No one else was going to die on his watch, not anymore—his men or a victim trapped in that damn back room. He scrambled back onto his feet, hollering. “Is anyone in here? Anybody here? Call out!”
Flames licked up the sides of the walls, traveling in billowing waves across the drop ceiling tiles. One by one they clattered to the floor. Above, the framework of the building was visible, as were mental ventilation ducts and old copper piping. For only a second he was transfixed by the sight of the flames curling along the ceiling, like the clouds of vaporous dry ice that bubbled out of the faux cauldrons that his parents used to set outside their front door on Halloween.
The orange flames devoured everything in their path. Along the floor near the inside wall, puddles of flames with blue-tinged tips crawled toward him. The combination of black, gray, and yellow smoke mushroomed in the room. He couldn’t see more than a foot or two in any direction. Fuck. He had to get out. The blue light on his UAC lit up, only thirty-five percent air left in his tank. Had he been inside that long?
“Anybody in here?”
There! A quiet rattle sounded across the room. Mason froze and then shouted out again, straining his hearing across the roar of the flames. There it was again! Barely discernible, but it was fucking there. Had it come from the office space? He was roughly twelve feet away, but the fire was extremely hot. Whoever was in there wouldn’t have a chance in hell if he didn’t get in there within the next few seconds. He stepped quickly toward the closed office door. The glass partiti
oning remaining hadn’t shattered with the heat. Rather, it looked like it was melting. Plexiglass. Damn, it was already too hot for anyone to be in there without protective gear. He shouldered the door and it burst open. Taking a step inside, he nearly tripped over something on the floor.
“Where are you?”
A response came from nearby; a weak and scratchy voice. The room quickly filled with black smoke that gushed in from the open doorway, making it nearly impossible to see. He knelt down and felt around with his hands until he touched something. Firm. The object he had nearly tripped over was a body. A meth dealer trapped in a conflagration of his own making or a squatter who had sought shelter in the abandoned building? It didn’t matter. It wasn’t his job to judge, just to get them the hell out of there.

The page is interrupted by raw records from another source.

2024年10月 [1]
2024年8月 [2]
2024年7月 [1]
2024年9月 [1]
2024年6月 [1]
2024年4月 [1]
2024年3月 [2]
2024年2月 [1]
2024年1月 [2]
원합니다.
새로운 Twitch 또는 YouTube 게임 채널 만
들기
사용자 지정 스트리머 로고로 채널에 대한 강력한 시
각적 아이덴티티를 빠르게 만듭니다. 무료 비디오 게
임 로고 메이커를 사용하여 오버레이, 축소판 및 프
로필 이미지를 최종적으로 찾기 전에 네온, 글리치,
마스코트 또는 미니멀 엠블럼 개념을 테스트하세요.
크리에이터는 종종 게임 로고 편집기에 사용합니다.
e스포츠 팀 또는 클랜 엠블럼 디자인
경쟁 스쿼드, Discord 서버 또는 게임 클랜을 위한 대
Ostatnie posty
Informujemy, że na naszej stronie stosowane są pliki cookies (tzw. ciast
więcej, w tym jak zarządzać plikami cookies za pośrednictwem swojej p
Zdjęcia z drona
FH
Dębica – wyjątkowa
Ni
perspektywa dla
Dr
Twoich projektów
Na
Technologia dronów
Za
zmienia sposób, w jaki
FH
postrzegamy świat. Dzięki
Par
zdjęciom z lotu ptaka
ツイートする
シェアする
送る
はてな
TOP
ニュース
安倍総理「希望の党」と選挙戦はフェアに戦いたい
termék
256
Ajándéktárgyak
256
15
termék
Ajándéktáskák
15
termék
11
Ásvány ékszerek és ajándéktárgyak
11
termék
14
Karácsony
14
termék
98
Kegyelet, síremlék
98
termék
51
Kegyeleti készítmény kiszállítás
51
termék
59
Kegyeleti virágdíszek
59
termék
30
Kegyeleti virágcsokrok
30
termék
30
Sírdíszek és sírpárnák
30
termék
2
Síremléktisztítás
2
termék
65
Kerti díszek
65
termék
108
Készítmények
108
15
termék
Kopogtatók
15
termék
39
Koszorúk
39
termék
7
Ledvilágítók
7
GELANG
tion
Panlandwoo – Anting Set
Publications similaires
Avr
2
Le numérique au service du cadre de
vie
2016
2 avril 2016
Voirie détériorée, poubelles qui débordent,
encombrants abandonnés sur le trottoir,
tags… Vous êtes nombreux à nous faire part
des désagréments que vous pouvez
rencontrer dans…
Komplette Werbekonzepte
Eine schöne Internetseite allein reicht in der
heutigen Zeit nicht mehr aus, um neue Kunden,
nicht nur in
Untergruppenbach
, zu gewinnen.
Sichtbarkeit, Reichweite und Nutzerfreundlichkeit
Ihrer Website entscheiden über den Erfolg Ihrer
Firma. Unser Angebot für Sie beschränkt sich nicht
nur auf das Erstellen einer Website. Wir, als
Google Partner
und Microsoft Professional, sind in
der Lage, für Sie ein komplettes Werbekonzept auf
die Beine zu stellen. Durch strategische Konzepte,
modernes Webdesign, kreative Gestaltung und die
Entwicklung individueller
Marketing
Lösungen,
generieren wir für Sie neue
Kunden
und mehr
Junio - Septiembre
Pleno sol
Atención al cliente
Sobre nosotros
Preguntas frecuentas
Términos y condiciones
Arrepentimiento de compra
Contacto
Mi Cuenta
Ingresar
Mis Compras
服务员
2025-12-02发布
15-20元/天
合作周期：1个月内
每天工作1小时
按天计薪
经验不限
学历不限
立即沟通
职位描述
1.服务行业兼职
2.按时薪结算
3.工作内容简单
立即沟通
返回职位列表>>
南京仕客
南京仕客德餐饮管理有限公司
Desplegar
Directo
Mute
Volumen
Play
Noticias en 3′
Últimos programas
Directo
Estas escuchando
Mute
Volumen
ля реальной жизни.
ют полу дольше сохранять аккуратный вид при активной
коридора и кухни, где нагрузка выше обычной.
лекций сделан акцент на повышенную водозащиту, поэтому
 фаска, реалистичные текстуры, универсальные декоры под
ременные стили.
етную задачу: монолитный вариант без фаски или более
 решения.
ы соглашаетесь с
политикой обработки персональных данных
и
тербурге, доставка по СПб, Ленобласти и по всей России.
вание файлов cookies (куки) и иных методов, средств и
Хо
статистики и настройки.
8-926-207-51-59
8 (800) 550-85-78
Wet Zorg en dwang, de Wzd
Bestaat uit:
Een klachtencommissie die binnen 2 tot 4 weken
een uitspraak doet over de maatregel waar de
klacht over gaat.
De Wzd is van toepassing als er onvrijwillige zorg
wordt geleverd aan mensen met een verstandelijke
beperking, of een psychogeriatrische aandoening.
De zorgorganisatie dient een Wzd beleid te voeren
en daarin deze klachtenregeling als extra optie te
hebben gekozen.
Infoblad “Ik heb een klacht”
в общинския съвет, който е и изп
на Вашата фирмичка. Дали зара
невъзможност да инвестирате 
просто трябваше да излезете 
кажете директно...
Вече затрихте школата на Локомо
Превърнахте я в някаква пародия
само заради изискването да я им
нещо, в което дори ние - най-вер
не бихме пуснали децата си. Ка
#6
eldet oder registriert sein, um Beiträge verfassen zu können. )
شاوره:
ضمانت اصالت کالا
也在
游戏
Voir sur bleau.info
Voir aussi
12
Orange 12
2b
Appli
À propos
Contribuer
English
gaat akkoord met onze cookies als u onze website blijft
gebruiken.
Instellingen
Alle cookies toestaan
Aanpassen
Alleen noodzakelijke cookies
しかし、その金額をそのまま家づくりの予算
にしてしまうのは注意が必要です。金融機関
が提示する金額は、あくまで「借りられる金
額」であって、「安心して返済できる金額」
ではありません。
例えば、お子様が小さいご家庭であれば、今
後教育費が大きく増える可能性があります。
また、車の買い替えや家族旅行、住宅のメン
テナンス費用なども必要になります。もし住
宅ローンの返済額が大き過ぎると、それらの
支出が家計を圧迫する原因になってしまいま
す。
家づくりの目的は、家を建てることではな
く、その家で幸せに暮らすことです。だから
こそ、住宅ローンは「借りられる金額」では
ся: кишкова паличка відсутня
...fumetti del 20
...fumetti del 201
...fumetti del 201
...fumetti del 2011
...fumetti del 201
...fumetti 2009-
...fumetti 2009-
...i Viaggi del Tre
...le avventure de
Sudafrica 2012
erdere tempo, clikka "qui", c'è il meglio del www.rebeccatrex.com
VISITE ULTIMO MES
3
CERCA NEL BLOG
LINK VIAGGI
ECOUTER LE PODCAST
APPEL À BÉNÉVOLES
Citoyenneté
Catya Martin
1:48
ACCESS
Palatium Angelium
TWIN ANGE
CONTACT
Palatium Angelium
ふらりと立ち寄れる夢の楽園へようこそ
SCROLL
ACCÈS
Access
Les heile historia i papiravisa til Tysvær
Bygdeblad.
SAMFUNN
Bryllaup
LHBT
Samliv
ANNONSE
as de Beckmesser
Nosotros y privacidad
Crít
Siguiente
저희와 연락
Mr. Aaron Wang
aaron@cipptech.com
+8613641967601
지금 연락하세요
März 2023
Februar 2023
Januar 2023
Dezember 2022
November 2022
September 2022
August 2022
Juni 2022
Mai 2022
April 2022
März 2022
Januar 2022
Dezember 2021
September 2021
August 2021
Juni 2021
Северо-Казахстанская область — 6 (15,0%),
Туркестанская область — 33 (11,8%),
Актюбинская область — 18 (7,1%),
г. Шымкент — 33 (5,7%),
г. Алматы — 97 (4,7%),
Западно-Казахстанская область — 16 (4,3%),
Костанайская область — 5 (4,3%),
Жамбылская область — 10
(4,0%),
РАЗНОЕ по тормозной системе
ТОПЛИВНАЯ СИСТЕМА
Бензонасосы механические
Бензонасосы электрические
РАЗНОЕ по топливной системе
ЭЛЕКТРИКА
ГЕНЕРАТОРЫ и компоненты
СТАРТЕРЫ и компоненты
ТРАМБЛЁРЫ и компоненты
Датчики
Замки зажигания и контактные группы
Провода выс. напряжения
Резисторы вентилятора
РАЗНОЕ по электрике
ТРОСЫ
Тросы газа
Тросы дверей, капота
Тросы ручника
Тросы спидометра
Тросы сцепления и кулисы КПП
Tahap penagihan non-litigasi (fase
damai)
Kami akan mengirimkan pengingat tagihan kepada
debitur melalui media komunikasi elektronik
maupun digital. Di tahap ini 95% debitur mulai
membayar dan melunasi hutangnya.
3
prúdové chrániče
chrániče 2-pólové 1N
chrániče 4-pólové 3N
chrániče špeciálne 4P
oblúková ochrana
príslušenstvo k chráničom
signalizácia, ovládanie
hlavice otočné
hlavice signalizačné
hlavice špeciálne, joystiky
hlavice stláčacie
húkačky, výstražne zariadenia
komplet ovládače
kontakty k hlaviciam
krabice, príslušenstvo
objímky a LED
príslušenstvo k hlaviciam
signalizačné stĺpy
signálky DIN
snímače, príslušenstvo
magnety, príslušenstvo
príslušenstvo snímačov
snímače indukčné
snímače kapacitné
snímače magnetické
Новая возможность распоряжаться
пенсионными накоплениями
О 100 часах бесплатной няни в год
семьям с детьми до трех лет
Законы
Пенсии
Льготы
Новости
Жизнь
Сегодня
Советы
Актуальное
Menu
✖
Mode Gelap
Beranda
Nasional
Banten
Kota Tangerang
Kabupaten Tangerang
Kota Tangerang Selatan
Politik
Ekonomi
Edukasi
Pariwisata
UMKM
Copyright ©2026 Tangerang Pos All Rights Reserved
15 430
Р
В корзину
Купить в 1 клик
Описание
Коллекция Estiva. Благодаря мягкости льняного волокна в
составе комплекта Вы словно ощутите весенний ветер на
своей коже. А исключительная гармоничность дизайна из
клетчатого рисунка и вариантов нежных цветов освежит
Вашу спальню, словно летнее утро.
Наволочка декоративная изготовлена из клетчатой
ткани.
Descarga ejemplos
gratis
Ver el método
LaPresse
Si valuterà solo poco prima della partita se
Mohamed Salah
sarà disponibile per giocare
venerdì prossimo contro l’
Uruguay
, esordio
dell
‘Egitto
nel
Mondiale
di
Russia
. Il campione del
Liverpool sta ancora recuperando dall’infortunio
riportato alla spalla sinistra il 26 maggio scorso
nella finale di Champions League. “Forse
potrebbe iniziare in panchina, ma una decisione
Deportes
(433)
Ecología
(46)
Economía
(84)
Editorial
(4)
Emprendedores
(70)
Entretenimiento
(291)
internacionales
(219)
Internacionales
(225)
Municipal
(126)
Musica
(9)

He wasn’t sure how badly the person was injured, or even if they were male or female, but he didn’t have any time to waste worrying about it. He crouched down, found the person’s shoulders, and pulled the limp body into a sitting position. Repositioning his feet, he clasped the figure around the torso and heaved upward in one smooth motion. Momentum slung the person over his shoulder. He might be risking further injury to them, but the smoke billowing around him and down the stairwell prevented any fancier or gentler method of extrication. Better than burning alive. He had to get downstairs before the entire upper floor collapsed.
“Coming down with a victim,” he grunted into his speaker. He quickly made his way out of the office as bits and pieces of ceiling tiles dropped to the floor around him. One of the overhead framing rafters dropped to the far corner of the room, charred black and smoking. Mason took a deep breath and forgot about anything else. Instinct was going to get him and the victim out of there—nothing else.
Dante’s Inferno. Every time he found himself inside a burning structure, the book that had been one of his favorites in high school came to mind. His own personal journey through hell. His destiny following the fiery death of his parents. Survivor’s guilt. Fury. Helplessness. Would his self-punishment, his need to confront fire on a nearly everyday basis, cleanse him of his own demons? Perhaps they were just yet another hell that he would live with for the rest of his life.